Al bajar el volcán y al lado de las motocicletas, había varias camionetas, llenas de chavos, con música de bandas sinaloenses.

“¿Esas son las personas?”, le pregunté. “Sí”, me dijo.

No quiso hablar de ellos. No los identificó. No habló de cuándo llegaron. Ni describió lo que hicieron… Pedro era sólo el nieto de un campesino que prestaba sus servicios de guía y no tenía relación con “las personas”.

Iniciamos el largo camino de regreso, pero en el trayecto todos los espacios estaban resguardados por palos, rejas de alambre y púas.

Horas después, llegamos a la entrada del camino que conduce a las ruinas del templo de Parangaricutiro.

En ese lugar se montó un tianguis lleno de puestos de comida —como los que hay en el Estado de México—.

Había camiones, autos, motos, caballos y varios lugares tenían su equipo de sonido —a todo volumen— con música de Sinaloa.

No me detuve. Ya era tarde.

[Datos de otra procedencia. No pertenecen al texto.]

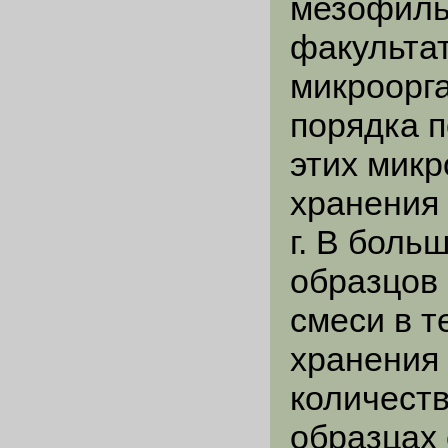
мезофиль
факульта
микроорга
порядка п
этих микр
хранения
г. В боль
образцов
смеси в т
хранения
количеств
образцах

Quería regresar y preguntarle a otros habitantes qué había sucedido.

Uno de los viejos Purépechas me dijo: “En Angahuan, desde hace algunos años, aparecieron los secuestros, los asesinatos, los muertos abandonados, las fuerzas armadas y crímenes que antes no conocíamos aquí”.

La población se duplicó en muy poco tiempo… Y ahora los nuevos dueños del lugar son “las personas”.

Angahuan ya es parte de la pésima cultura de las zonas pobres de México.

La Bruja

En marzo de 2012 hubo una tragedia que conmocionó a la población.

Un niño de 5 años, Bernardino Bravo Gómez, fue secuestrado fuera de su casa y mantenido en cautiverio durante un mes, hasta que fue asfixiado, colocado en bolsas de plástico y aventado en una huerta de aguacates, en la carretera Las Cocinas-San Lorenzo.

Se dijo que una “bruja”, con su “bolita mágica” y “leyendo las cartas”, fue la responsable del secuestro y asesinato del pequeño, después de haber pedido 600 mil pesos para rescatar al menor.

A la par, los demás pobladores buscaron al pequeño en los alrededores de la comunidad y cerraron las carreteras para exigir resultados a la autoridad investigadora.

Ya habían detenido a la Bruja antes, pero la dejaron libre por no contar con: “Un traductor de lengua purépecha”.

La arrestaron. La liberaron. La Bruja juró vengarse. Y los lugareños incendiaron su casa… La Bruja huyó.

Hoy —finalmente— la detuvieron, (Animal Político, 22/VII/2022).

Después de 10 años de estar prófuga de la justicia, Cecilia A, (la Bruja de Angahuan) fue capturada en Estados Unidos por la Interpol, el 21 de julio de 2022.

El narco y sus secuelas llegaron al lugar… Los espacios fueron reconquistados… Hoy —ahí— muchos pagan derecho de piso y extorsiones.

El gobierno en Angahuan lo manejan “las personas”.

¿Así será su futuro?

La Cueva del Delfín

En muchas partes del país la realidad es trágica… La “nueva realidad” de la post-pandemia es pésima… ¿Dónde quedaron los valores y las tradiciones?… ¿Qué más nos tocará ver?

¡Vientos huracanados!, si no me mandan al Paricutín nos veremos por acá la próxima.